Tohu-Bohu / Shin’ya Komatsu


Tohu-Bohu
    Créées comme une compilation de cadavres exquis par un collectionneur invétéré de petits riens, les histoires qui composent Tohu-Bohu sont une formidable invitation au voyage et à la rêverie. Elles entraînent le lecteur dans un univers onirique balançant entre rêve et cauchemar. Beaucoup, comme le reconnaît l’auteur, mettent en scène un petit garçon, qui renvoie peut-être à l’enfant qu’il fut, celui qui ramassait bouts de ficelles et cartes de téléphone (à l’époque lointaine où on les utilisait encore dans les cabines !) Toutes nous forcent à perdre pied, à déposer sur la table de chevet notre esprit rationnel, pour admettre les propositions les plus étranges. Le décor tranquille d’une petite rue, avec au premier plan un garçon lisant à côté d’un poisson dans son bocal : tout s’arrête soudain sur cette image, tandis que le vieil homme assis au fond de la case se lève de son banc et sort des clés pour remonter la petite fille qui saute à la corde, le petit garçon qui passe avec un cerceau, le garçon qui lit dans son fauteuil… et même le poisson ! Deux amis regardent la rivière en crue après la tempête de la nuit. L’un des deux tire son copain par la manche pour aller plus loin, mais il reste étrangement immobile, tandis qu’un passant explique sans sourciller : « ce n’est rien… son esprit a plongé dans la rivière, voilà tout. Il retrouvera son état normal quand le niveau de l’eau aura baissé. Il ne faut pas t’en faire. »
    Certaines histoires sont bien sombres, sinueuses comme de mauvais rêves envahis par les ronces et les créatures malveillantes. D’autres sont lumineuses, abritées par les ruelles tortueuses de villages inondés de soleil. Toutes sont légèrement décalées, juste assez pour faire le lien entre réel et imaginaire. Telle cette maman qui déguste une gelée à la calebasse au bord de la mer avec son enfant : « quand je mange ça… j’ai l’impression de me souvenir du temps où j’étais une méduse… » Il y a encore ce petit garçon qui longe à vélo des routes bordées d’arbres, des plages, des trottoirs de villes et de longs chemins qui mènent jusqu’aux étoiles… Certaines sont à la lisière du fantastique, d’autres complètement imaginaires. Certaines sont drôles, comme cette histoire d’un petit ramoneur qui recueille une drôle de boule ronde et noire toute dure, à qui son collègue fait croire qu’il s’agit d’un œuf de girouette dont il convient de prendre bien soin pour faire éclore un bébé girouette… Ou cette planche qui montre deux personnages sautant alternativement à pieds joints sur un interrupteur…

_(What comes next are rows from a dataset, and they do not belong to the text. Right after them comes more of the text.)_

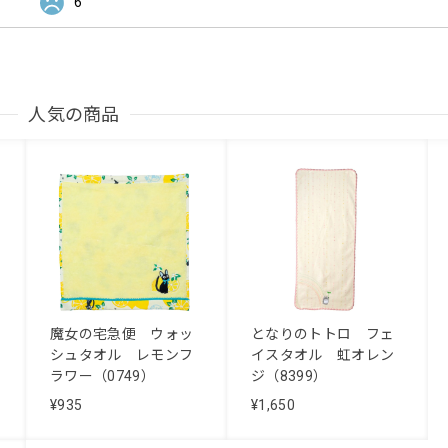
6
人気の商品
魔女の宅急便 ウォッ
となりのトトロ フェ
シュタオル レモンフ
イスタオル 虹オレン
ラワー（0749）
ジ（8399）
¥935
¥1,650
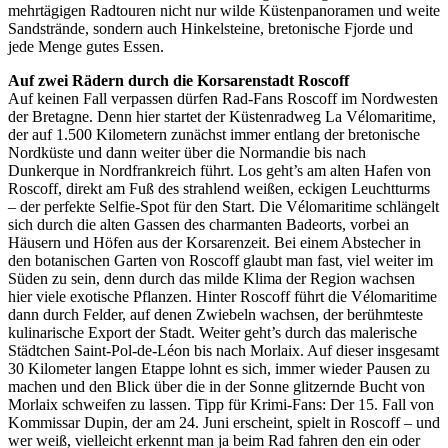
mehrtägigen Radtouren nicht nur wilde Küstenpanoramen und weite
Sandstrände, sondern auch Hinkelsteine, bretonische Fjorde und
jede Menge gutes Essen.
Auf zwei Rädern durch die Korsarenstadt Roscoff
Auf keinen Fall verpassen dürfen Rad-Fans Roscoff im Nordwesten
der Bretagne. Denn hier startet der Küstenradweg La Vélomaritime,
der auf 1.500 Kilometern zunächst immer entlang der bretonische
Nordküste und dann weiter über die Normandie bis nach
Dunkerque in Nordfrankreich führt. Los geht’s am alten Hafen von
Roscoff, direkt am Fuß des strahlend weißen, eckigen Leuchtturms
– der perfekte Selfie-Spot für den Start. Die Vélomaritime schlängelt
sich durch die alten Gassen des charmanten Badeorts, vorbei an
Häusern und Höfen aus der Korsarenzeit. Bei einem Abstecher in
den botanischen Garten von Roscoff glaubt man fast, viel weiter im
Süden zu sein, denn durch das milde Klima der Region wachsen
hier viele exotische Pflanzen. Hinter Roscoff führt die Vélomaritime
dann durch Felder, auf denen Zwiebeln wachsen, der berühmteste
kulinarische Export der Stadt. Weiter geht’s durch das malerische
Städtchen Saint-Pol-de-Léon bis nach Morlaix. Auf dieser insgesamt
30 Kilometer langen Etappe lohnt es sich, immer wieder Pausen zu
machen und den Blick über die in der Sonne glitzernde Bucht von
Morlaix schweifen zu lassen. Tipp für Krimi-Fans: Der 15. Fall von
Kommissar Dupin, der am 24. Juni erscheint, spielt in Roscoff – und
wer weiß, vielleicht erkennt man ja beim Rad fahren den ein oder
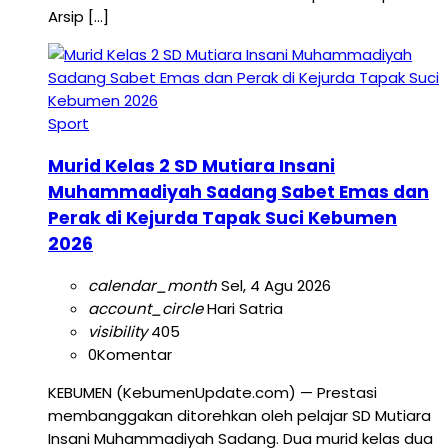
Arsip […]
Sport
Murid Kelas 2 SD Mutiara Insani
Muhammadiyah Sadang Sabet Emas dan
Perak di Kejurda Tapak Suci Kebumen
2026
calendar_month
Sel, 4 Agu 2026
account_circle
Hari Satria
visibility
405
0
Komentar
KEBUMEN (KebumenUpdate.com) — Prestasi
membanggakan ditorehkan oleh pelajar SD Mutiara
Insani Muhammadiyah Sadang. Dua murid kelas dua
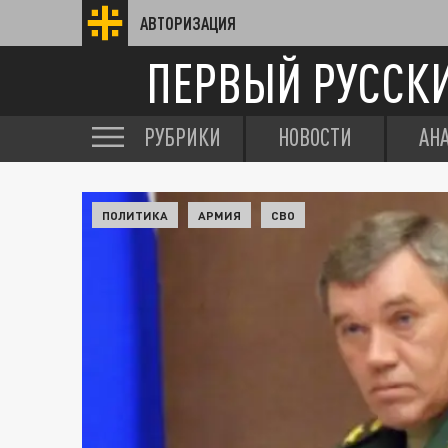
АВТОРИЗАЦИЯ
ПЕРВЫЙ РУССК
РУБРИКИ
НОВОСТИ
АН
ПОЛИТИКА
АРМИЯ
СВО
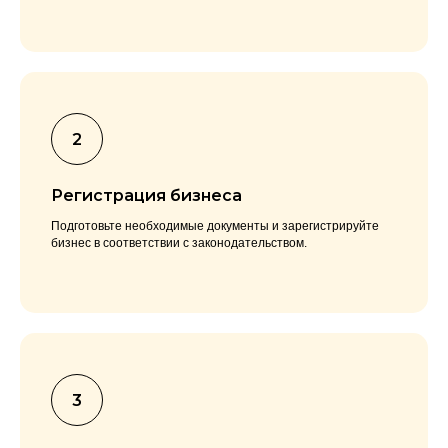
Регистрация бизнеса
Подготовьте необходимые документы и зарегистрируйте
бизнес в соответствии с законодательством.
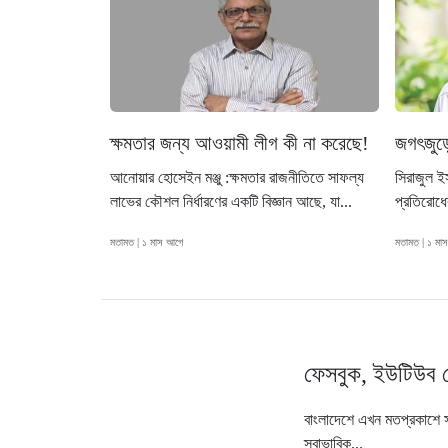
ক্ষমতার জন্য আওয়ামী লীগ কী না করেছে!
জগৎজুড়ে
আনোয়ার হোসেইন মঞ্জু :ক্ষমতার রাজনীতিতে সাফল্য
সিরাজুল ইস
লাভের কৌশল নির্ধারণের একটি বিজ্ঞান আছে, যা...
প্রতিরোধে
মতামত | ১ মাস আগে
মতামত | ১ মা
ফেসবুক, ইউটিউব 
বাংলাদেশে এখন মতপ্রকাশে স
স্বাভাবিক...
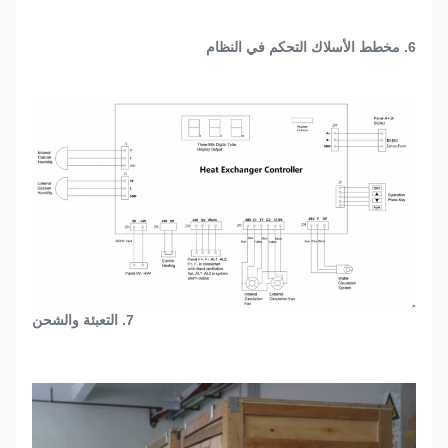
6.
مخطط الأسلاك التحكم في النظام
7. التعبئة والشحن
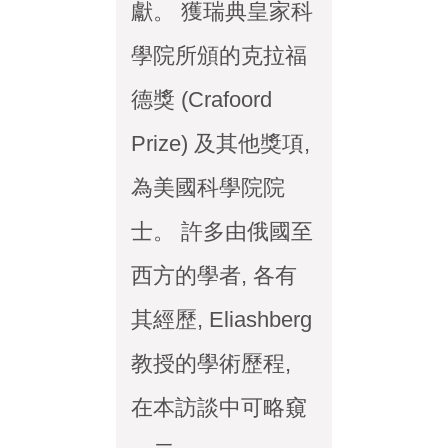
獻。 獲瑞典皇家科
學院所頒的克拉福
德獎 (Crafoord
Prize) 及其他獎項,
為美國科學院院
士。 許多由俄國至
西方的學者, 各有
其經歷, Eliashberg
教授的學術歷程,
在本訪談中可略窺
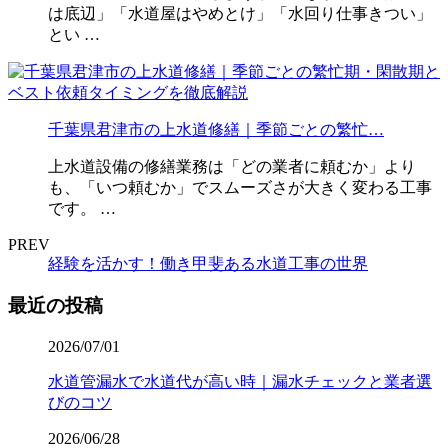
は底辺」「水道屋はやめとけ」「水回り仕事きつい」
とい …
千葉県君津市の上水道修繕｜季節ごとの繁忙…
上水道設備の修繕業務は「どの業者に頼むか」より
も、「いつ頼むか」でスムーズさが大きく変わる工事
です。 …
PREV
経験を活かす！働き甲斐ある水道工事の世界
最近の投稿
2026/07/01
水道管漏水で水道代が高い時｜漏水チェックと業者選
びのコツ
2026/06/28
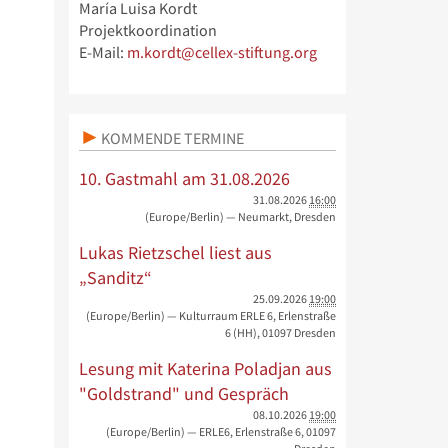
María Luisa Kordt
Projektkoordination
E-Mail:
m.kordt@cellex-stiftung.org
KOMMENDE TERMINE
10. Gastmahl am 31.08.2026
31.08.2026
16:00
(Europe/Berlin)
— Neumarkt, Dresden
Lukas Rietzschel liest aus
„Sanditz“
25.09.2026
19:00
(Europe/Berlin)
— Kulturraum ERLE 6, Erlenstraße
6 (HH), 01097 Dresden
Lesung mit Katerina Poladjan aus
"Goldstrand" und Gespräch
08.10.2026
19:00
(Europe/Berlin)
— ERLE6, Erlenstraße 6, 01097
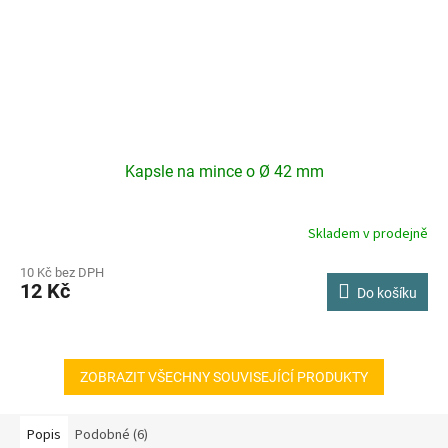
Kapsle na mince o Ø 42 mm
Skladem v prodejně
10 Kč bez DPH
12 Kč
Do košíku
ZOBRAZIT VŠECHNY SOUVISEJÍCÍ PRODUKTY
Popis
Podobné (6)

    Qu’elles amusent, qu’elles inquiètent ou qu’elles émeuvent, toutes ces histoires réunies composent un voyage poétique dans un univers mi-fantastique mi-merveilleux. Esprits rationnels s’abstenir ! Il faut ici lâcher prise et accepter de se laisser embarquer pour savourer à plein les beautés de ce drôle de monde. Difficile pour une fois de cibler un public, les niveaux de lecture pouvant être extrêmement variés. Les lycéens bien entendu peuvent lire Tohu-Bohu, mais aussi pourquoi pas les collégiens, voire des lecteurs plus jeunes ?



Références :
Tohu-Bohu. Shin’ya Komatsu. éditions imho, 2012. 14 €. 9782-9-15517-91-0.